Airflow - Xcom In
Now go build DAGs that actually share information – cleanly and reliably.
XComs are for coordination , not data transfer . Final Takeaway XComs are Airflow’s glue. They turn a set of isolated tasks into a coherent pipeline. Use them for small control signals, IDs, and results. Keep them light. And when you’re tempted to pass a big blob of data – stop, and ask yourself: should this be in object storage instead?
Here’s a structured, useful blog post about — written for data engineers who want to move beyond basic tasks and build real DAGs. Mastering XComs in Apache Airflow: Cross‑Task Communication Without the Pain One of the first surprises when learning Airflow is that tasks run isolated from each other. You can’t just set task_2.data = task_1.data . So how do you pass a value from one task to another? XComs . xcom in airflow
push >> pull Pattern 1: Passing an ID from a query to a processing task @task def get_latest_record_id() -> int: # Imagine a SQL query here return 42 @task def process_record(record_id: int): print(f"Processing record record_id")
Here, each mapped task gets its own XCom value, and aggregate receives a list of all results. ❌ Passing large data # BAD – will bloat metadata DB @task def bad_task(): return large_dataframe.to_dict() # can be MB/GB ✅ Better: Store data in S3/GCS and pass the path as an XCom. ❌ Pulling from a task that hasn’t run @task def step_one(): return 1 @task def step_two(x): # If step_one failed or was skipped, this will raise an error return x + 1 Now go build DAGs that actually share information
push = PythonOperator(task_id='push_task', python_callable=push_function) pull = PythonOperator(task_id='pull_task', python_callable=pull_function)

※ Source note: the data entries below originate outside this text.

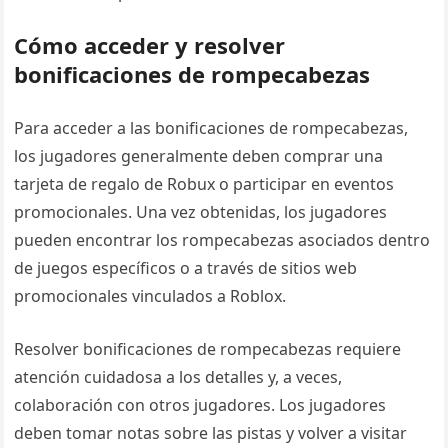
Cómo acceder y resolver
bonificaciones de rompecabezas
Para acceder a las bonificaciones de rompecabezas,
los jugadores generalmente deben comprar una
tarjeta de regalo de Robux o participar en eventos
promocionales. Una vez obtenidas, los jugadores
pueden encontrar los rompecabezas asociados dentro
de juegos específicos o a través de sitios web
promocionales vinculados a Roblox.
Resolver bonificaciones de rompecabezas requiere
atención cuidadosa a los detalles y, a veces,
colaboración con otros jugadores. Los jugadores
deben tomar notas sobre las pistas y volver a visitar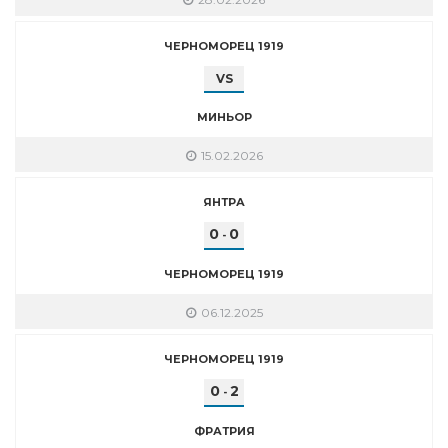
ЧЕРНОМОРЕЦ 1919
VS
МИНЬОР
15.02.2026
ЯНТРА
0
0
-
ЧЕРНОМОРЕЦ 1919
06.12.2025
ЧЕРНОМОРЕЦ 1919
0
2
-
ФРАТРИЯ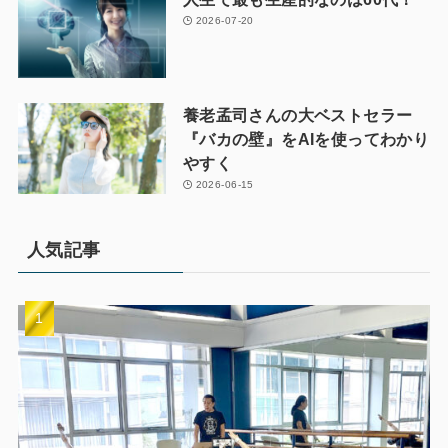
2026-07-20
養老孟司さんの大ベストセラー
『バカの壁』をAIを使ってわかり
やすく
2026-06-15
人気記事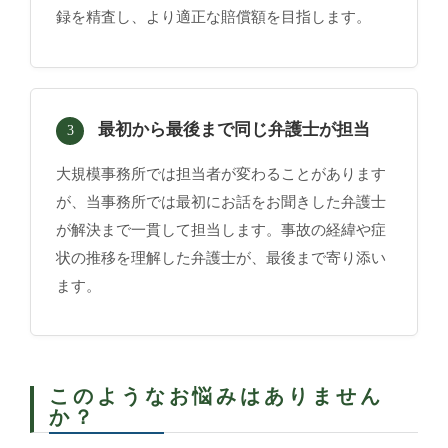
録を精査し、より適正な賠償額を目指します。
最初から最後まで同じ弁護士が担当
3
大規模事務所では担当者が変わることがあります
が、当事務所では最初にお話をお聞きした弁護士
が解決まで一貫して担当します。事故の経緯や症
状の推移を理解した弁護士が、最後まで寄り添い
ます。
このようなお悩みはありません
か？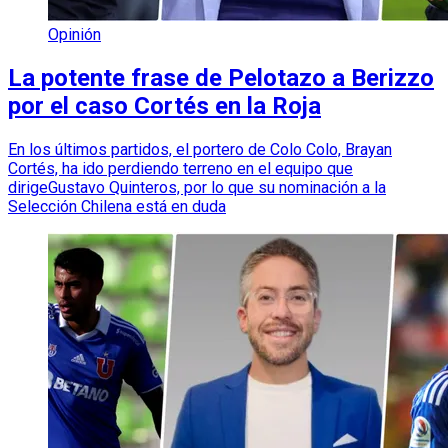
Opinión
La potente frase de Pelotazo a Berizzo
por el caso Cortés en la Roja
En los últimos partidos, el portero de Colo Colo, Brayan
Cortés, ha ido perdiendo terreno en el equipo que
dirigeGustavo Quinteros, por lo que su nominación a la
Selección Chilena está en duda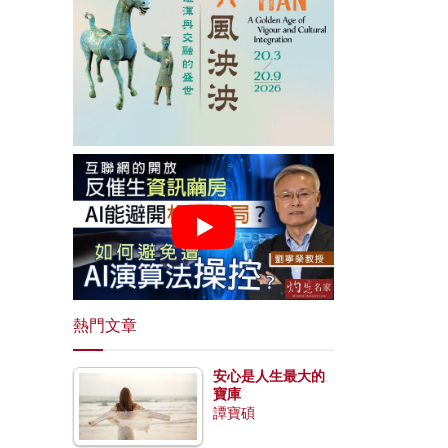
熱門文章
安心是人生最大的
寶庫
譚寶碩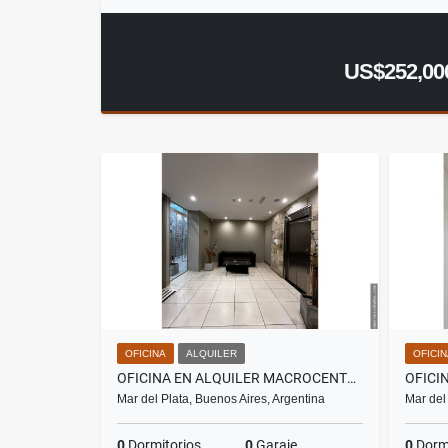
US$252,00
OFICINA
ALQUILER
OFICI
OFICINA EN ALQUILER MACROCENTRO MAR DEL PLATA
Mar del Plata, Buenos Aires, Argentina
Mar del
0
Dormitorios
0
Garaje
0
Dormi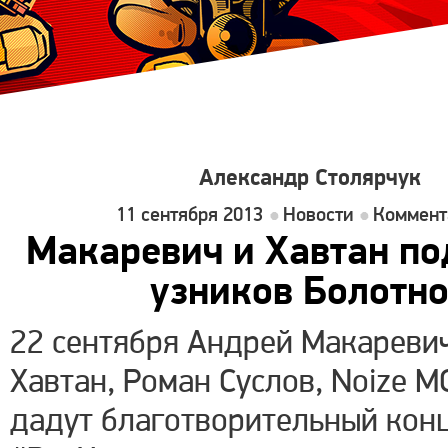
Александр Столярчук
11 сентября 2013
Новости
Коммент
Макаревич и Хавтан п
узников Болотн
22 сентября Андрей Макаревич
Хавтан, Роман Суслов, Noize M
дадут благотворительный кон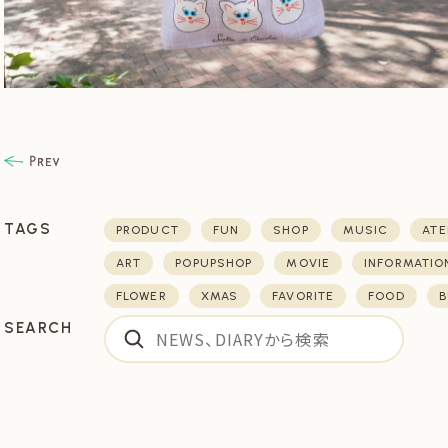
TAGS
PRODUCT
FUN
SHOP
MUSIC
ATE
ART
POPUPSHOP
MOVIE
INFORMATIO
FLOWER
XMAS
FAVORITE
FOOD
B
SEARCH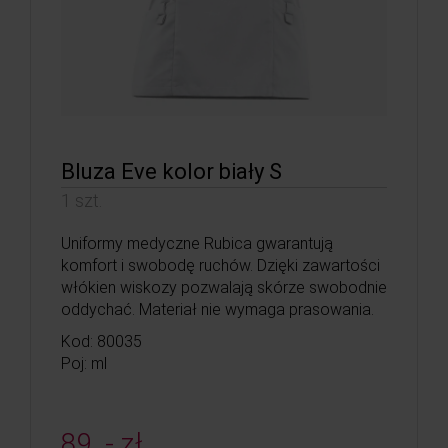
Bluza Eve kolor biały S
1 szt.
Uniformy medyczne Rubica gwarantują
komfort i swobodę ruchów. Dzięki zawartości
włókien wiskozy pozwalają skórze swobodnie
oddychać. Materiał nie wymaga prasowania.
Kod: 80035
Poj: ml
89, - zł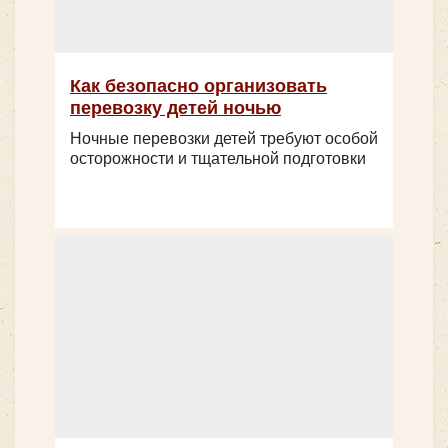
MAN LION’s INTERCITY
Как безопасно организовать
перевозку детей ночью
Ночные перевозки детей требуют особой
осторожности и тщательной подготовки
Количество мест:
55
Цена от:
2800 руб/час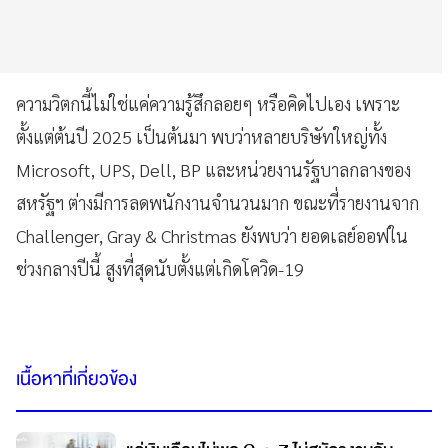
ความวิตกนี้ไม่ใช่แค่ความรู้สึกลอยๆ หรือคิดไปเอง เพราะ
ตั้งแต่ต้นปี 2025 เป็นต้นมา พบว่าหลายบริษัทใหญ่ทั้ง
Microsoft, UPS, Dell, BP และหน่วยงานรัฐบาลกลางของ
สหรัฐฯ ต่างมีการลดพนักงานจำนวนมาก ขณะที่รายงานจาก
Challenger, Gray & Christmas ยังพบว่า ยอดเลย์ออฟใน
ช่วงกลางปีนี้ สูงที่สุดนับตั้งแต่เกิดโควิด-19
เนื้อหาที่เกี่ยวข้อง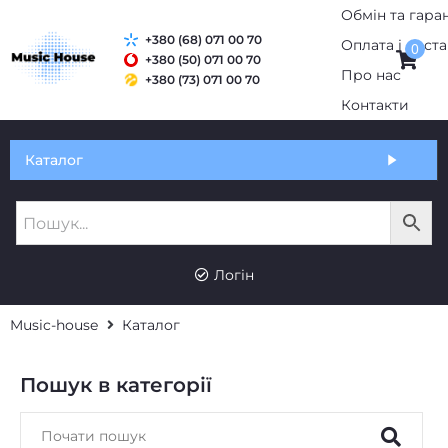
+380 (68) 071 00 70
0
+380 (50) 071 00 70
+380 (73) 071 00 70
Обмін та гарантія
Каталог
Оплата і доставка
Про нас
Логін
Контакти
Music-house
Каталог
Пошук в категорії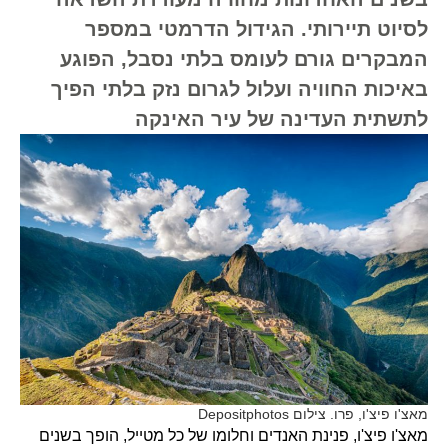
לסיוט תיירותי. הגידול הדרמטי במספר
המבקרים גורם לעומס בלתי נסבל, הפוגע
באיכות החוויה ועלול לגרום נזק בלתי הפיך
לתשתית העדינה של עיר האינקה
מאצ'ו פיצ'ו, פרו. צילום Depositphotos
מאצ'ו פיצ'ו, פנינת האנדים וחלומו של כל מטייל, הופך בשנים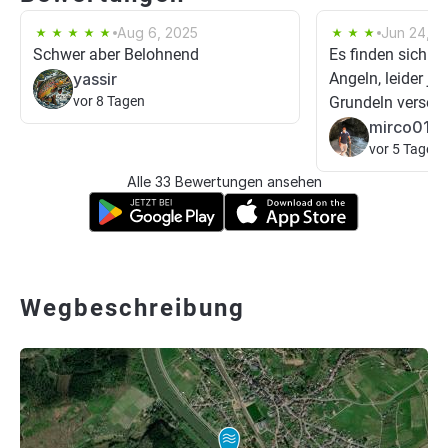
Aug 6, 2025
Jun 24, 2
Schwer aber Belohnend
Es finden sich s
yassir
Angeln, leider je
vor 8 Tagen
Grundeln verseu
mirco015
vor 5 Tagen
Alle 33 Bewertungen ansehen
Wegbeschreibung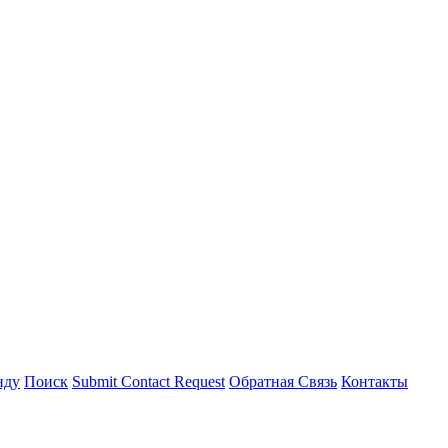
нду
Поиск
Submit Contact Request
Обратная Связь
Контакты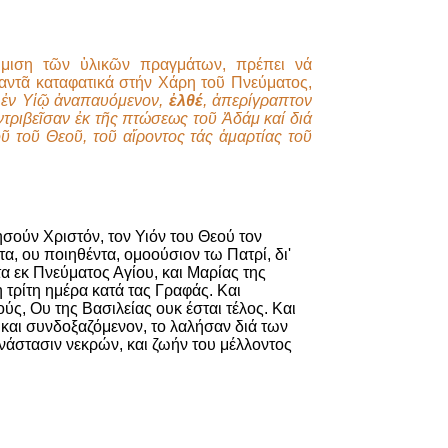
ήμιση τῶν ὑλικῶν πραγμάτων, πρέπει νά
αντᾶ καταφατικά στήν Χάρη τοῦ Πνεύματος,
ί ἐν Υἱῷ ἀναπαυόμενον,
ἐλθέ
, ἀπερίγραπτον
τριβεῖσαν ἐκ τῆς πτώσεως τοῦ Ἀδάμ καί διά
ῦ τοῦ Θεοῦ, τοῦ αἴροντος τάς ἁμαρτίας τοῦ
ησούν Χριστόν, τον Υιόν του Θεού τον
, ου ποιηθέντα, ομοούσιον τω Πατρί, δι'
α εκ Πνεύματος Αγίου, και Μαρίας της
 τρίτη ημέρα κατά τας Γραφάς. Και
ύς, Ου της Βασιλείας ουκ έσται τέλος. Και
 και συνδοξαζόμενον, το λαλήσαν διά των
νάστασιν νεκρών, και ζωήν του μέλλοντος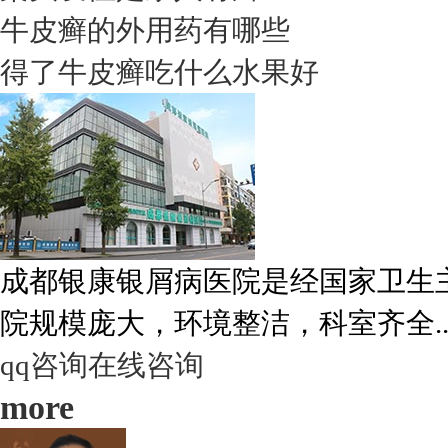
牛皮癣的外用药有哪些
得了牛皮癣吃什么水果好
成都银康银屑病医院是经国家卫生
院规模庞大，环境整洁，科室齐全..
qq咨询
在线咨询
more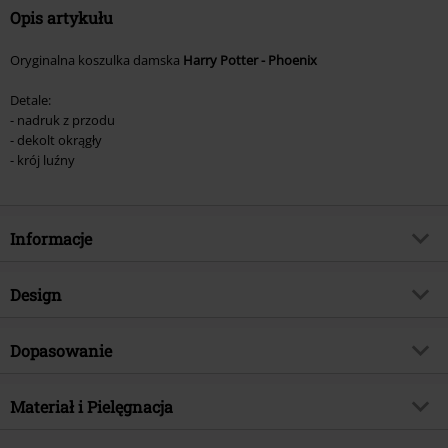
Opis artykułu
Oryginalna koszulka damska
Harry Potter - Phoenix
Detale:
- nadruk z przodu
- dekolt okrągły
- krój luźny
Informacje
Numer artykułu
371352
Design
Tytuł:
Phoenix
Rodzaj artykułu
T-Shirt
TYLKO w EMP
Dopasowanie
Tak
Wzór
Jednolity
Kategoria produktu
Merch dla Fanów, Film, Hogwart
Krój - Top
Szeroki
Nadruk
Materiał i Pielęgnacja
Tak
Signature Collection
Nie
Długość (odzież)
Długa
Dekolt
Dekolt-Łódka
Licencja
Oficjalnie licencjonowany produkt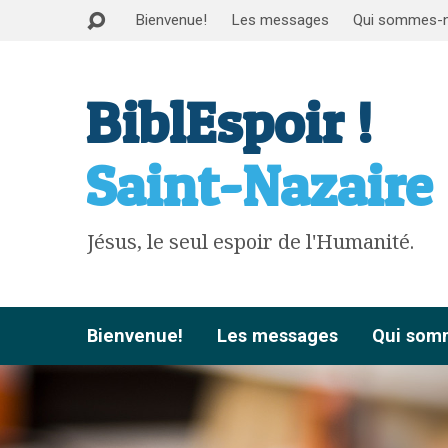
Bienvenue!
Les messages
Qui sommes-
BiblEspoir !
Saint-Nazaire
Jésus, le seul espoir de l'Humanité.
Bienvenue!
Les messages
Qui som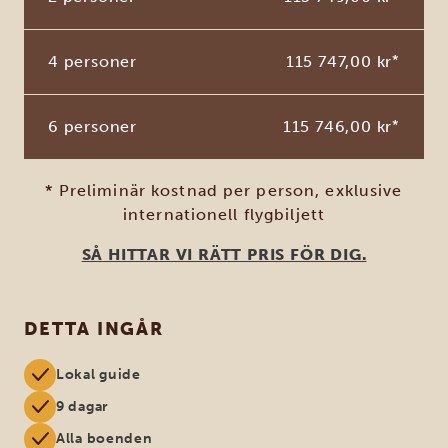
4 personer
115 747,00 kr
*
6 personer
115 746,00 kr
*
* Preliminär kostnad per person, exklusive
internationell flygbiljett
SÅ HITTAR VI RÄTT PRIS FÖR DIG.
DETTA INGÅR
Lokal guide
9 dagar
Alla boenden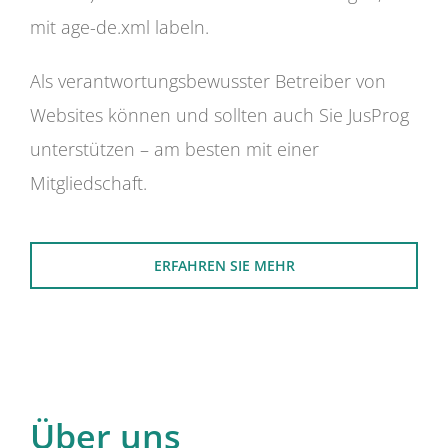
mit age-de.xml labeln.
Als verantwortungsbewusster Betreiber von
Websites können und sollten auch Sie JusProg
unterstützen – am besten mit einer
Mitgliedschaft.
ERFAHREN SIE MEHR
Über uns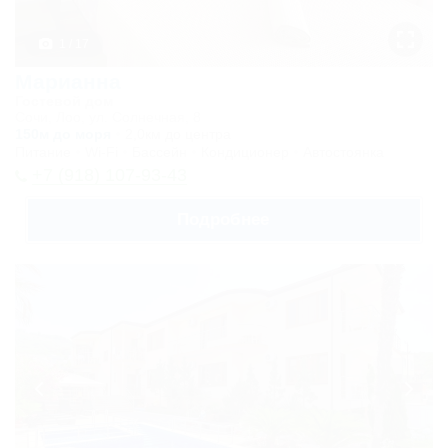
Номер с
удобствами
1 / 17
Карта
Марианна
Гостевой дом
Отзывы
Сочи, Лоо, ул. Солнечная, 8
150м до моря
2,0км до центра
Питание
Wi-Fi
Бассейн
Кондиционер
Автостоянка
+7 (918) 107-93-43
Подробнее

@task def process(user_data: dict) -> str: return f"Processed user user_data['name']" They turn a set of isolated tasks into a coherent pipeline
✅ or ensure upstream dependencies with >> . ❌ Using XComs for many small values across many tasks Each XCom is a DB row. 10 000 tasks × 5 XComs = 50 000 rows – fine. But 100 000 tasks × 10 XComs = 1 million rows – slow. Advanced: XCom Backends Airflow 2.0+ lets you store XComs outside the metadata DB. Useful if you need slightly larger values or lower DB load.